Most coffee farms in developing countries contribute to water pollution, soil erosion, and tree cover loss. Eco-certification of coffee farms promises to mitigate these damages. In theory, price premiums for certified coffee can create powerful incentives for growers to improve environmental performance. Yet very little empirical evidence exists to confirm or refute this hypothesis. In fact, the handful of studies to date suggests that it often does not hold because already-clean growers disproportionately self-select into certification.
However, in a new RFF Discussion Paper, “Does Eco-Certification Have Environmental Benefits? Organic Coffee in Costa Rica,” Allen Blackman and Maria Naranjo present results from a study that suggest organic coffee certification can improve growers’ environmental performance. Specifically, they find it results in significant cuts in agrochemical use and increases in organic fertilizer use.

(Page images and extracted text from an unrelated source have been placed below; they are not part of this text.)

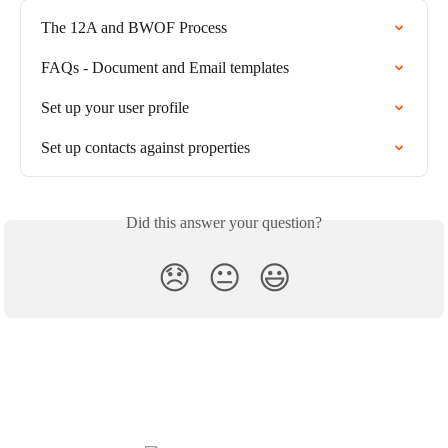
The 12A and BWOF Process
FAQs - Document and Email templates
Set up your user profile
Set up contacts against properties
Did this answer your question?
😞
😐
😃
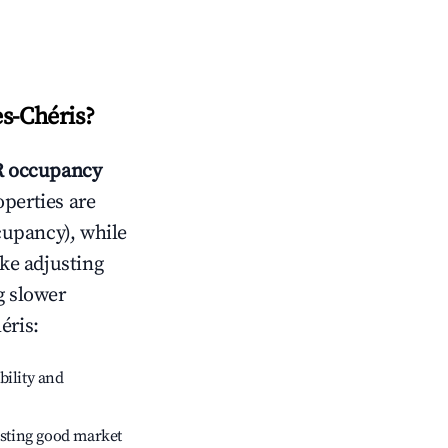
s-Chéris
?
 occupancy
operties are
cupancy), while
ike adjusting
g slower
éris
:
bility and
sting good market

These results are partly explained by the geographical and institutional context for the study. The authors assess coffee production in central Costa Rica, where coffee is highly “technified” and few growers already meet certification standards. Additionally, organic standards are stringent and well-enforced.
Excerpts From The Paper
“We have used detailed cross-sectional data on more than 2,600 coffee farms in central Costa Rica to identify the environmental impacts of organic coffee certification. We have used propensity score matching techniques to control for self-selection bias. Our findings suggest that certification significantly reduces use of all three chemical inputs for which we have data—pesticides, chemical fertilizers, and herbicides—and increases adoption of at least one of the four environmentally friendly management practices for which we have data—organic fertilizer.
“Our findings contrast with those from the only three methodologically rigorous studies of commodity certification environmental impacts, all of which find that eco-certification has no causal effects.